What is Multiple Myeloma?
Multiple myeloma is a hematological (blood) cancer that develops in the plasma cells found in the soft, spongy tissue at the center of your bones, called bone marrow. Plasma cells are a type of white blood cell responsible for producing antibodies (immunoglobulins) which are critical for maintaining the body’s immune system. Through a complex, multi-step process, healthy plasma cells transform into malignant myeloma cells.
Myeloma cells result in the production of abnormal antibodies, or M proteins. A high level of M protein in the blood is the hallmark characteristic of multiple myeloma. Additionally, all myeloma cells are identical to each other and produce large quantities of the same specific M protein (for example, IgG or IgA). The M proteins offer no benefit to the body, and as the amount of M protein increases, it crowds out normally functioning immunoglobulins. This ultimately causes multiple myeloma symptoms such as bone damage or kidney problems.

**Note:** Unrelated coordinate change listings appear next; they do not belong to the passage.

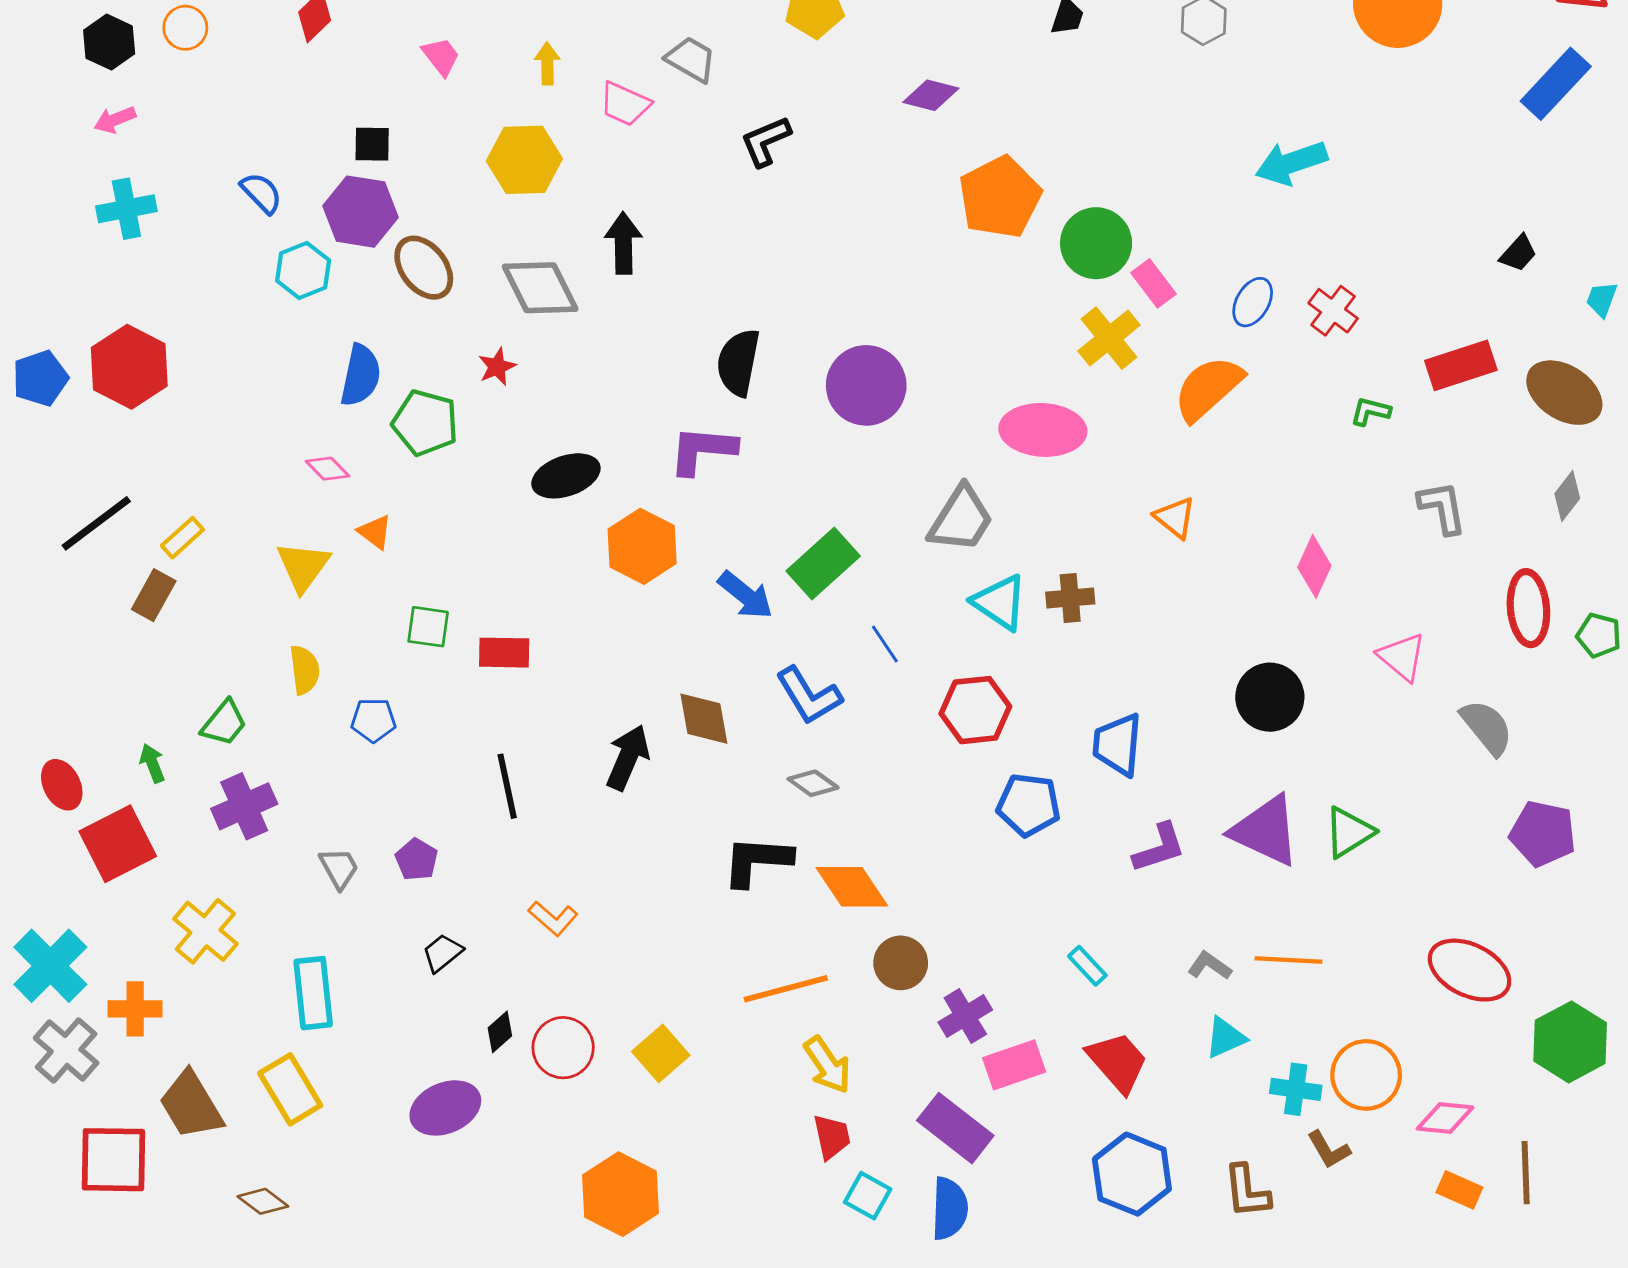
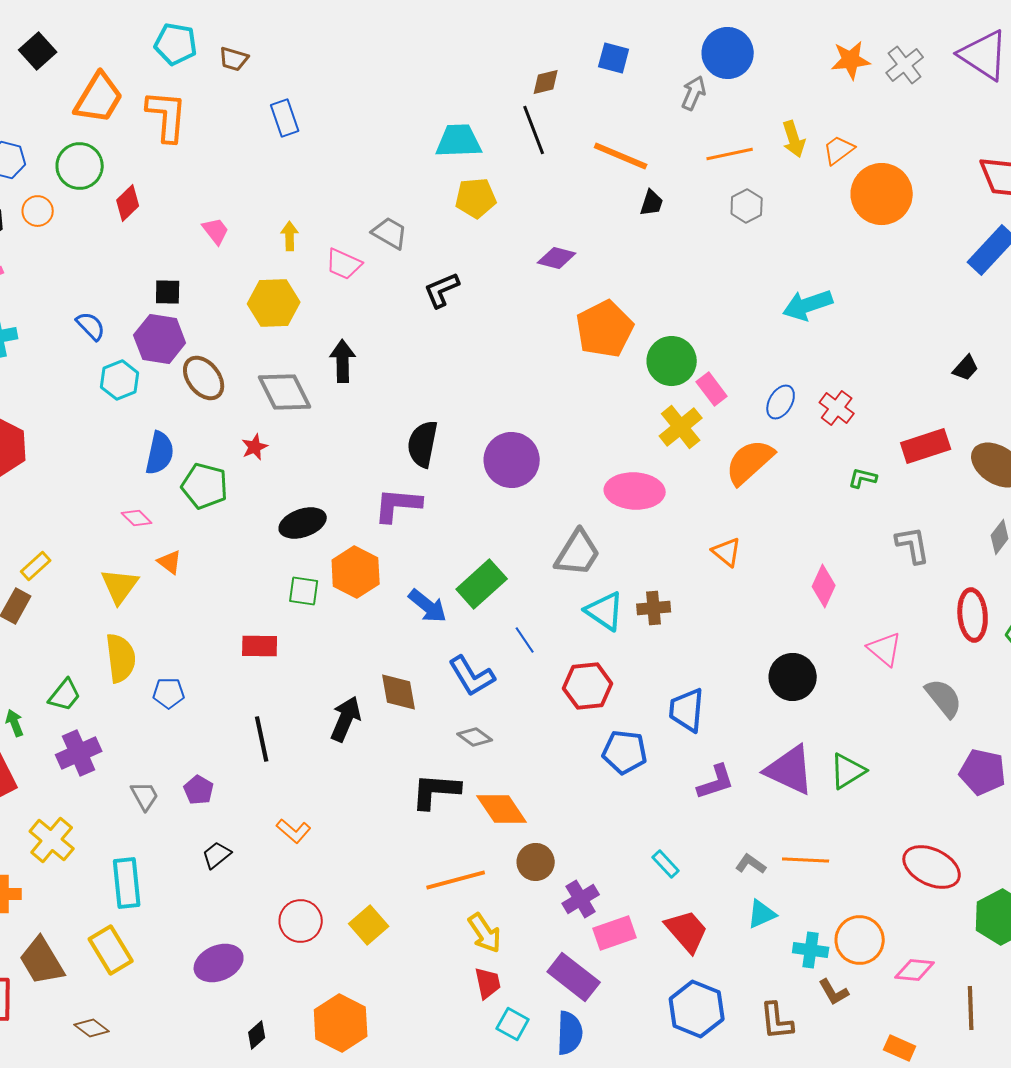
green square: (428, 627) -> (304, 591), moved
yellow semicircle: (305, 670) -> (121, 658), size x1.4
black diamond: (500, 1032) -> (257, 1035), moved
orange rectangle: (1459, 1190) -> (900, 1048), moved

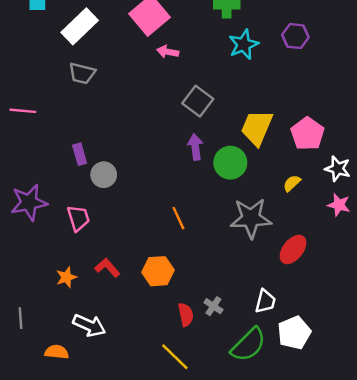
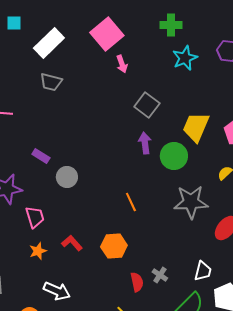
pink arrow: (168, 52) -> (122, 64), turned -120
purple rectangle: (80, 154) -> (41, 156), moved, turned -42
gray circle: (104, 175) -> (67, 177), moved
pink trapezoid: (78, 218) -> (35, 217), moved

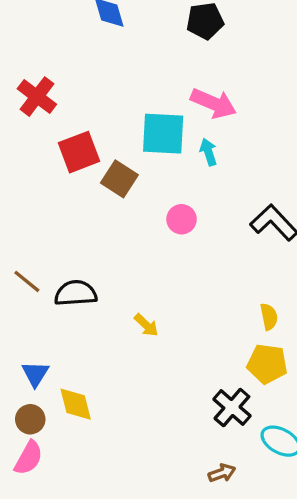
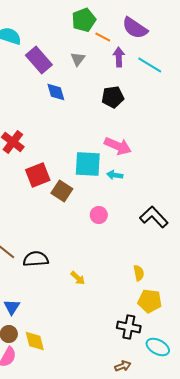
cyan arrow: (208, 152) -> (115, 175), turned -63
yellow semicircle: (269, 317) -> (139, 273), moved
yellow diamond: (76, 404) -> (35, 341), moved
black cross: (232, 407) -> (129, 327), turned -30

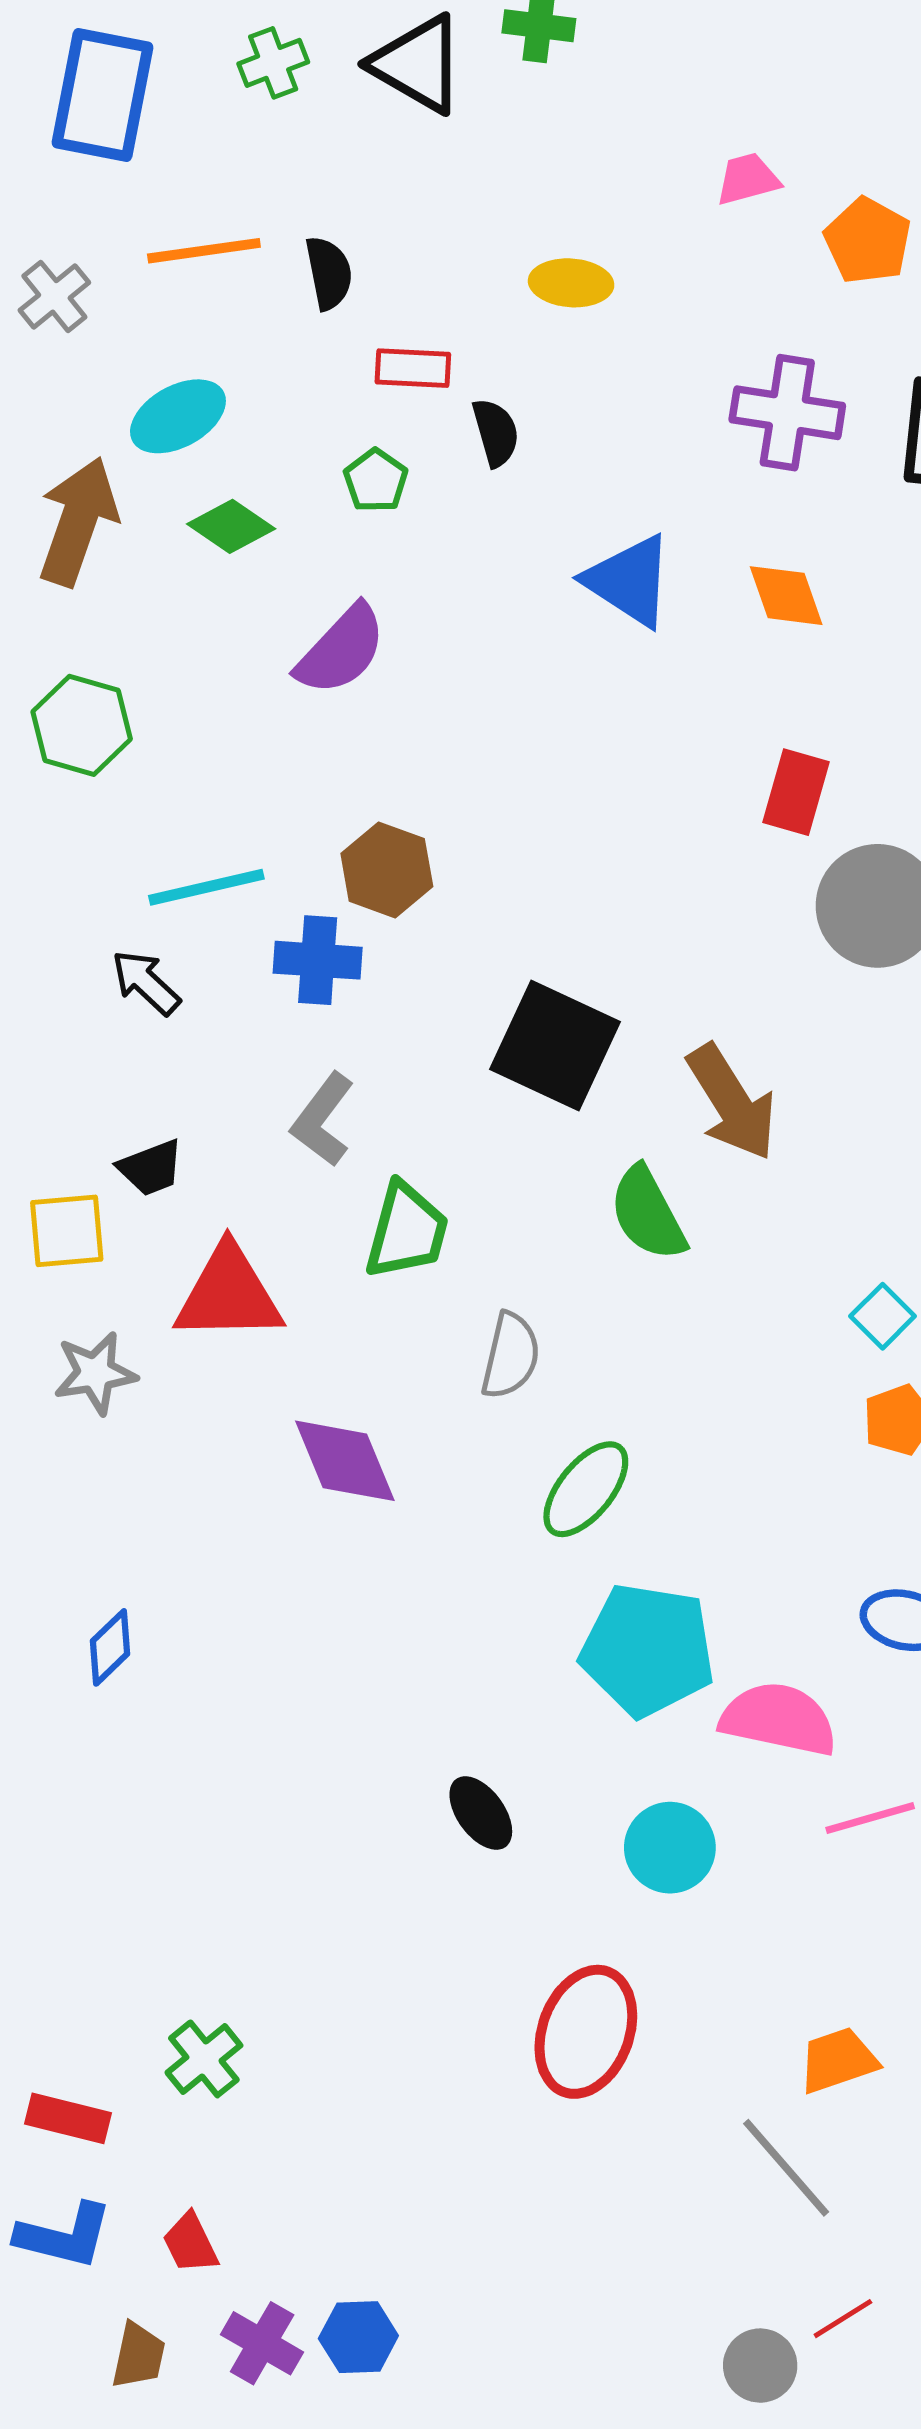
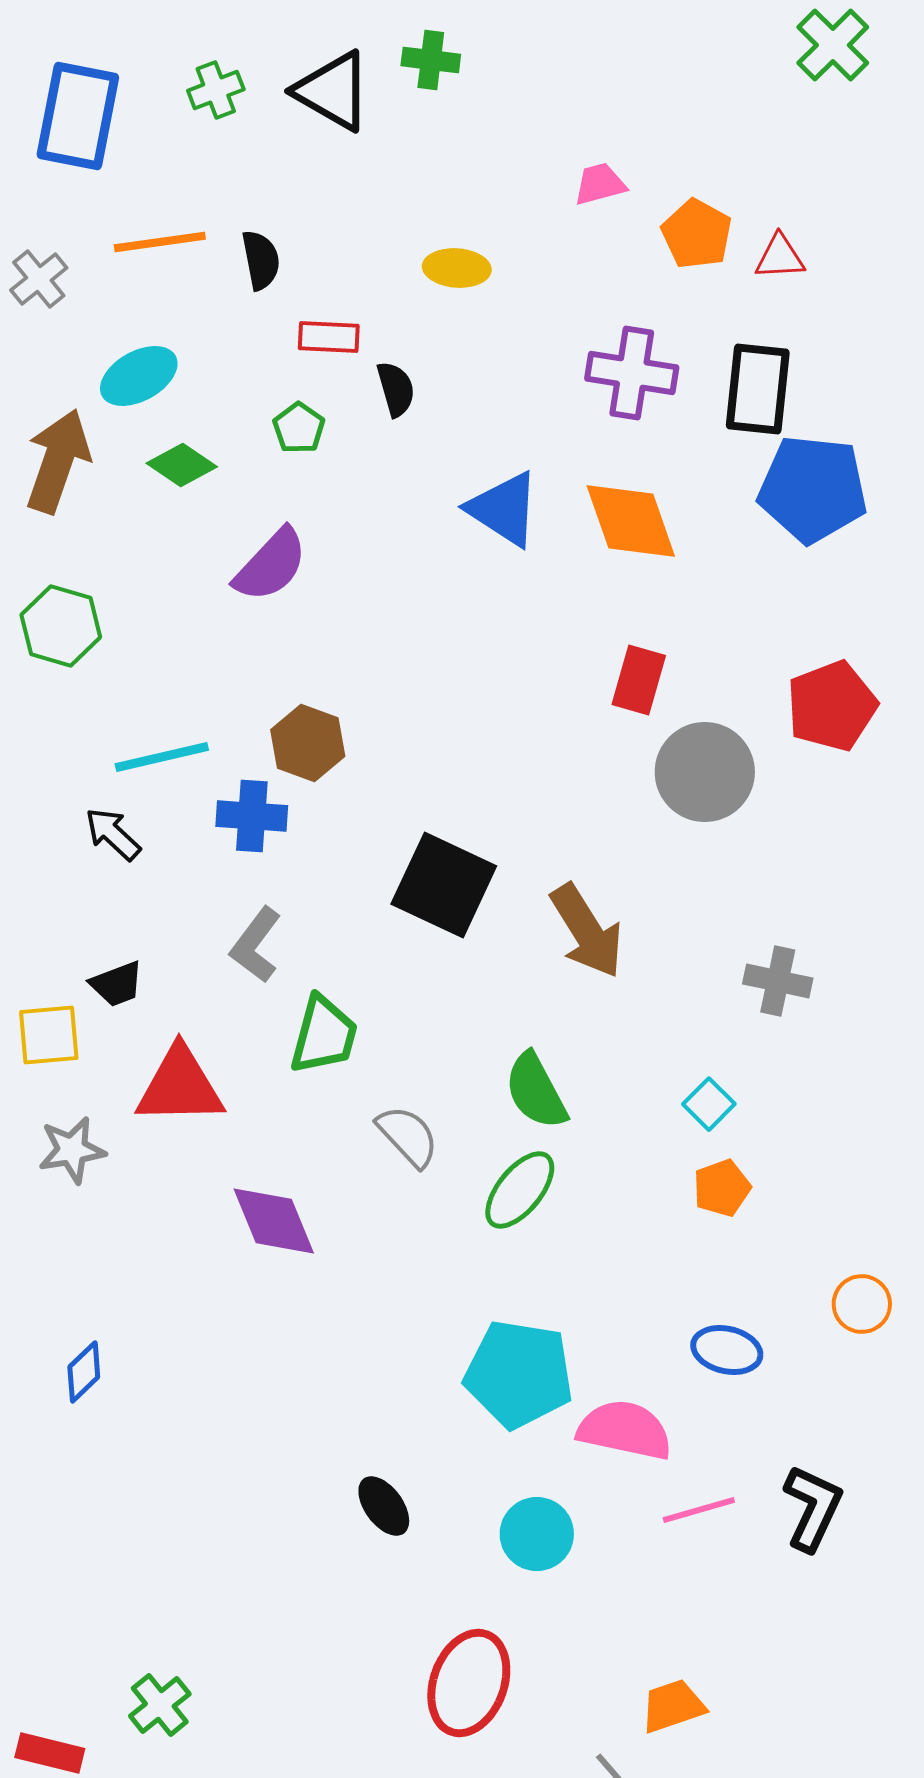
orange diamond: (786, 596) -> (631, 521), size x1.5
green semicircle: (648, 1214) -> (536, 1091), moved
gray semicircle: (510, 1356) -> (408, 1136), turned -56
green ellipse: (586, 1489) -> (520, 1190), moved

Multiple Myeloma typically occurs in bone marrow with the most activity, which is the marrow in the spine, pelvic bones, ribs, and area of the shoulders and hips. In addition, groups of myeloma cells cause other cells in the bone marrow to remove the solid part of the bone and cause osteolytic lesions, or soft spots in the bone, resulting in weakened bones and increasing the risk of fractures. Although common, these lesions or other signs of bone loss do not occur in all patients with myeloma.